High Arctic research station forced to close
PEARL played a key role in ozone measurements, international collaborations
Canada's northernmost research laboratory is shutting down due to lack of funding.
The Polar Environment Atmospheric Research Laboratory (PEARL) in Eureka, Nunavut, which made key measurements last winter used to detect and analyze the largest ozone hole ever detected over the Arctic, will cease year-round operations on April 30. At that time, its equipment will be removed and the building will remain available only for intermittent, short-term projects.
"When you run out of money, there's no alternative but to close the lab," Jim Drummond, a Dalhousie University researcher who is the principal investigator for PEARL, said Tuesday.
The station has been tracking ozone depletion, air quality and climate change in the High Arctic since 2005. But the Canadian Network for Detection of Atmospheric Change, an informal network of university researchers that runs the station, hasn't been able to secure the $1.5 million annual funding required to continue running the station all year round.
That is largely due to the discontinuation of government funding to the Canadian Foundation for Climate and Atmospheric Sciences, which had been covering three-quarters of the station's costs, and the end to the International Polar Year program.
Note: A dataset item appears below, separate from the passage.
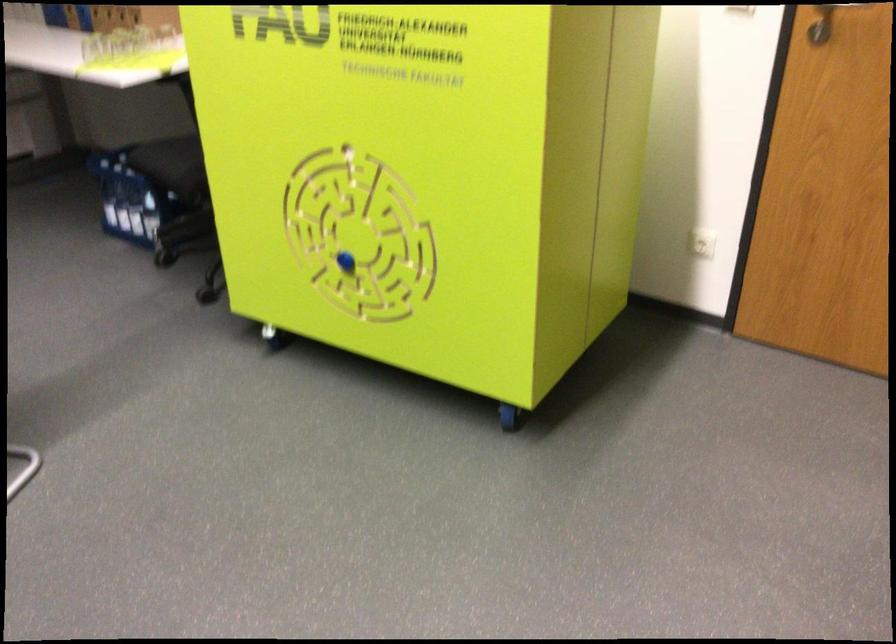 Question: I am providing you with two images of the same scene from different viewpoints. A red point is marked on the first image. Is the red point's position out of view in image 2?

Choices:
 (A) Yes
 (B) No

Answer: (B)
Drummond said the network has since applied for various government funding programs and has been turned down for all of them, despite the government's frequent assertion that the Arctic is a priority for Canada.
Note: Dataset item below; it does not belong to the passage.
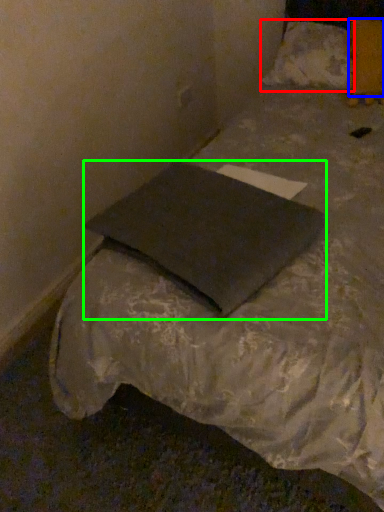 Question: Which object is positioned farthest from pillow (highlighted by a red box)? Select from pillow (highlighted by a blue box) and pillow (highlighted by a green box).

Choices:
 (A) pillow
 (B) pillow

Answer: (B)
'Shutting it down causes a big gap in the measurements. We're losing the ability to know what's going on up there." — Jim Drummond
PEARL is the biggest lab in Canada's High Arctic and, at 80 degrees north latitude, one of the closest in the world to the North Pole.
"Shutting it down causes a big gap in the measurements," Drummond said. "We're losing the ability to know what's going on up there."
Many environmental changes happening on a global scale, such as many related to climate, are occurring first in the Arctic, he said, adding "this is an early warning system that we're letting go."
The network said it is trying to pursue funding for short-term research campaigns that would keep the station running for part of the year. In the meantime, it is making intermittent scientific measurements in the summer.
However, an end to year-round operations means the station can no longer take measurements during the polar night — the prolonged, weeks-long darkness of the Arctic winter — and contribute the data it has been collecting for international measurements of aerosols, atmospheric composition and carbon.
'Essential' measurements
Matthias Schneider, a German researcher who leads a global network that uses data from around the world to understand atmospheric water cycle and its role in climate, said PEARL's closure will eliminate a "unique set" of High Arctic measurements "essential" to the global effort.
University of Toronto researcher Kimberly Strong said the end to those and other measurements come "just as our need for high-quality data in the changing Arctic is becoming ever more important."
The closure could also scuttle plans for a polar telescope and magnetic observatory at the site.
The government is expected to set up a new High Arctic research station 1,300 kilometres south of PEARL in Cambridge Bay. However, that won't happen until 2017, and because it is so much farther south, Drummond doesn't think it would be able to make up for the loss of PEARL.
Environment Minister Peter Kent points out that his department does provide some direct support worth about $250,000 toward the polar lab's $1.5-million annual budget. But he says the scientists failed to get grants for the rest of the money needed to keep it going.
"We certainly continue to support the concept of PEARL, but I certainly as minister of Environment Canada do not have a million and a half dollars in my back pocket," Kent said.